-- WHAT THE TASK ASKS --
Pictures are to be left out, and every entry repeated exactly.
• • • •
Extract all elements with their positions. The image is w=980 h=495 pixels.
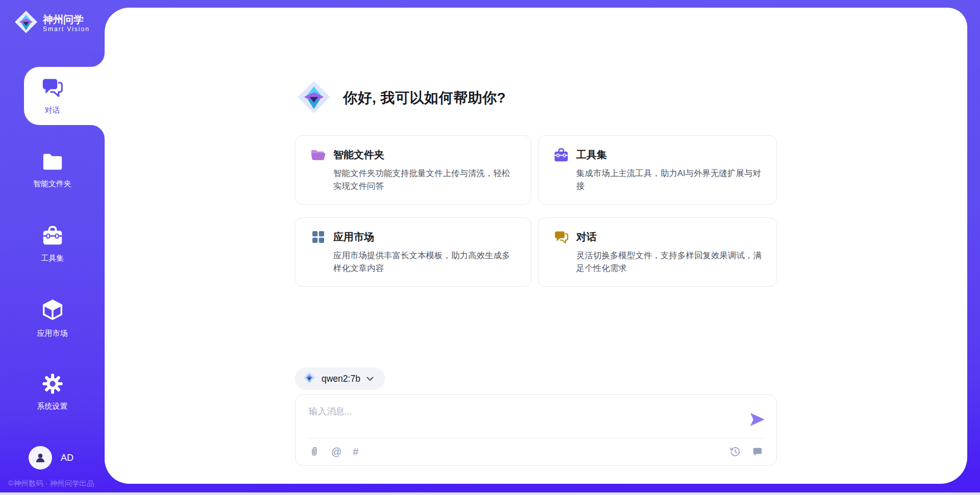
brand-subtitle: Smart Vision — [43, 26, 90, 33]
card-description: 应用市场提供丰富长文本模板，助力高效生成多样化文章内容 — [333, 249, 517, 275]
sidebar: 神州问学 Smart Vision — [0, 0, 105, 495]
copyright-footer: ©神州数码 · 神州问学出品 — [8, 479, 94, 488]
card-smart-folder[interactable]: 智能文件夹 智能文件夹功能支持批量文件上传与清洗，轻松实现文件问答 — [295, 135, 531, 205]
card-description: 智能文件夹功能支持批量文件上传与清洗，轻松实现文件问答 — [333, 167, 517, 192]
screen-bottom-edge — [0, 492, 980, 495]
brand-name: 神州问学 — [43, 14, 90, 26]
card-title: 应用市场 — [333, 230, 374, 244]
chat-icon — [41, 77, 64, 101]
sidebar-item-smart-folder[interactable]: 智能文件夹 — [0, 141, 105, 199]
sidebar-item-label: 工具集 — [41, 254, 64, 263]
card-chat[interactable]: 对话 灵活切换多模型文件，支持多样回复效果调试，满足个性化需求 — [538, 217, 777, 287]
sidebar-item-app-market[interactable]: 应用市场 — [0, 289, 105, 347]
concave-corner-bottom — [91, 125, 105, 139]
brand-logo: 神州问学 Smart Vision — [14, 10, 90, 36]
sidebar-item-toolbox[interactable]: 工具集 — [0, 215, 105, 273]
folder-open-icon — [310, 146, 327, 163]
sidebar-item-chat[interactable]: 对话 — [0, 67, 105, 125]
sidebar-item-label: 系统设置 — [37, 402, 68, 411]
sidebar-item-label: 应用市场 — [37, 329, 68, 338]
cube-icon — [41, 298, 64, 324]
main-panel: 你好, 我可以如何帮助你? 智能文件夹 智能文件夹功能支持批量文件上传与清洗，轻… — [105, 8, 967, 484]
card-title: 工具集 — [576, 148, 607, 162]
greeting-title: 你好, 我可以如何帮助你? — [343, 88, 506, 108]
feedback-bubble-icon[interactable] — [752, 446, 763, 457]
user-profile[interactable]: AD — [29, 446, 74, 469]
history-icon[interactable] — [729, 446, 741, 457]
send-icon[interactable] — [750, 412, 765, 429]
avatar — [29, 446, 52, 469]
sidebar-item-label: 智能文件夹 — [33, 179, 71, 189]
toolbox-icon — [41, 225, 64, 249]
card-title: 智能文件夹 — [333, 148, 384, 162]
chat-icon — [553, 229, 570, 245]
attach-icon[interactable] — [309, 446, 320, 457]
folder-icon — [41, 152, 64, 174]
greeting-block: 你好, 我可以如何帮助你? — [297, 80, 777, 116]
concave-corner-top — [91, 53, 105, 67]
person-icon — [34, 451, 47, 464]
sidebar-item-label: 对话 — [45, 106, 60, 115]
feature-cards: 智能文件夹 智能文件夹功能支持批量文件上传与清洗，轻松实现文件问答 — [295, 135, 777, 287]
gear-icon — [42, 373, 63, 397]
card-title: 对话 — [576, 230, 597, 244]
card-description: 灵活切换多模型文件，支持多样回复效果调试，满足个性化需求 — [576, 249, 762, 275]
model-name: qwen2:7b — [322, 374, 360, 384]
message-composer: @ # — [295, 394, 777, 466]
sidebar-nav: 对话 智能文件夹 — [0, 67, 105, 437]
card-description: 集成市场上主流工具，助力AI与外界无缝扩展与对接 — [576, 167, 762, 192]
model-diamond-icon — [303, 372, 315, 386]
mention-icon[interactable]: @ — [331, 447, 341, 457]
message-input[interactable] — [309, 405, 727, 435]
composer-toolbar: @ # — [309, 438, 763, 465]
model-selector[interactable]: qwen2:7b — [295, 367, 385, 390]
user-name: AD — [61, 453, 74, 463]
assistant-diamond-icon — [297, 80, 331, 116]
card-toolbox[interactable]: 工具集 集成市场上主流工具，助力AI与外界无缝扩展与对接 — [538, 135, 777, 205]
topic-icon[interactable]: # — [353, 447, 358, 457]
grid-icon — [310, 229, 327, 245]
brand-diamond-icon — [14, 10, 38, 36]
sidebar-item-settings[interactable]: 系统设置 — [0, 363, 105, 421]
toolbox-icon — [553, 146, 570, 163]
card-app-market[interactable]: 应用市场 应用市场提供丰富长文本模板，助力高效生成多样化文章内容 — [295, 217, 531, 287]
chevron-down-icon — [366, 374, 374, 383]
• • • •
-- OUTPUT BELOW --
Extract all elements with their positions. The image is w=980 h=495 pixels.
brand-subtitle: Smart Vision — [43, 26, 90, 33]
card-description: 应用市场提供丰富长文本模板，助力高效生成多样化文章内容 — [333, 249, 517, 275]
sidebar: 神州问学 Smart Vision — [0, 0, 105, 495]
copyright-footer: ©神州数码 · 神州问学出品 — [8, 479, 94, 488]
card-smart-folder[interactable]: 智能文件夹 智能文件夹功能支持批量文件上传与清洗，轻松实现文件问答 — [295, 135, 531, 205]
card-description: 智能文件夹功能支持批量文件上传与清洗，轻松实现文件问答 — [333, 167, 517, 192]
screen-bottom-edge — [0, 492, 980, 495]
brand-name: 神州问学 — [43, 14, 90, 26]
card-title: 应用市场 — [333, 230, 374, 244]
chat-icon — [41, 77, 64, 101]
sidebar-item-smart-folder[interactable]: 智能文件夹 — [0, 141, 105, 199]
sidebar-item-label: 工具集 — [41, 254, 64, 263]
card-chat[interactable]: 对话 灵活切换多模型文件，支持多样回复效果调试，满足个性化需求 — [538, 217, 777, 287]
sidebar-item-app-market[interactable]: 应用市场 — [0, 289, 105, 347]
concave-corner-bottom — [91, 125, 105, 139]
brand-logo: 神州问学 Smart Vision — [14, 10, 90, 36]
sidebar-item-toolbox[interactable]: 工具集 — [0, 215, 105, 273]
folder-open-icon — [310, 146, 327, 163]
sidebar-item-chat[interactable]: 对话 — [0, 67, 105, 125]
sidebar-item-label: 系统设置 — [37, 402, 68, 411]
sidebar-item-label: 应用市场 — [37, 329, 68, 338]
cube-icon — [41, 298, 64, 324]
main-panel: 你好, 我可以如何帮助你? 智能文件夹 智能文件夹功能支持批量文件上传与清洗，轻… — [105, 8, 967, 484]
card-title: 工具集 — [576, 148, 607, 162]
greeting-title: 你好, 我可以如何帮助你? — [343, 88, 506, 108]
feedback-bubble-icon[interactable] — [752, 446, 763, 457]
user-profile[interactable]: AD — [29, 446, 74, 469]
history-icon[interactable] — [729, 446, 741, 457]
send-icon[interactable] — [750, 412, 765, 429]
avatar — [29, 446, 52, 469]
sidebar-item-label: 智能文件夹 — [33, 179, 71, 189]
toolbox-icon — [41, 225, 64, 249]
card-title: 智能文件夹 — [333, 148, 384, 162]
chat-icon — [553, 229, 570, 245]
attach-icon[interactable] — [309, 446, 320, 457]
folder-icon — [41, 152, 64, 174]
greeting-block: 你好, 我可以如何帮助你? — [297, 80, 777, 116]
concave-corner-top — [91, 53, 105, 67]
person-icon — [34, 451, 47, 464]
sidebar-item-label: 对话 — [45, 106, 60, 115]
feature-cards: 智能文件夹 智能文件夹功能支持批量文件上传与清洗，轻松实现文件问答 — [295, 135, 777, 287]
gear-icon — [42, 373, 63, 397]
card-title: 对话 — [576, 230, 597, 244]
card-description: 灵活切换多模型文件，支持多样回复效果调试，满足个性化需求 — [576, 249, 762, 275]
model-name: qwen2:7b — [322, 374, 360, 384]
message-composer: @ # — [295, 394, 777, 466]
sidebar-nav: 对话 智能文件夹 — [0, 67, 105, 437]
card-description: 集成市场上主流工具，助力AI与外界无缝扩展与对接 — [576, 167, 762, 192]
model-diamond-icon — [303, 372, 315, 386]
mention-icon[interactable]: @ — [331, 447, 341, 457]
message-input[interactable] — [309, 405, 727, 435]
composer-toolbar: @ # — [309, 438, 763, 465]
model-selector[interactable]: qwen2:7b — [295, 367, 385, 390]
user-name: AD — [61, 453, 74, 463]
assistant-diamond-icon — [297, 80, 331, 116]
card-toolbox[interactable]: 工具集 集成市场上主流工具，助力AI与外界无缝扩展与对接 — [538, 135, 777, 205]
topic-icon[interactable]: # — [353, 447, 358, 457]
grid-icon — [310, 229, 327, 245]
brand-diamond-icon — [14, 10, 38, 36]
sidebar-item-settings[interactable]: 系统设置 — [0, 363, 105, 421]
toolbox-icon — [553, 146, 570, 163]
card-app-market[interactable]: 应用市场 应用市场提供丰富长文本模板，助力高效生成多样化文章内容 — [295, 217, 531, 287]
chevron-down-icon — [366, 374, 374, 383]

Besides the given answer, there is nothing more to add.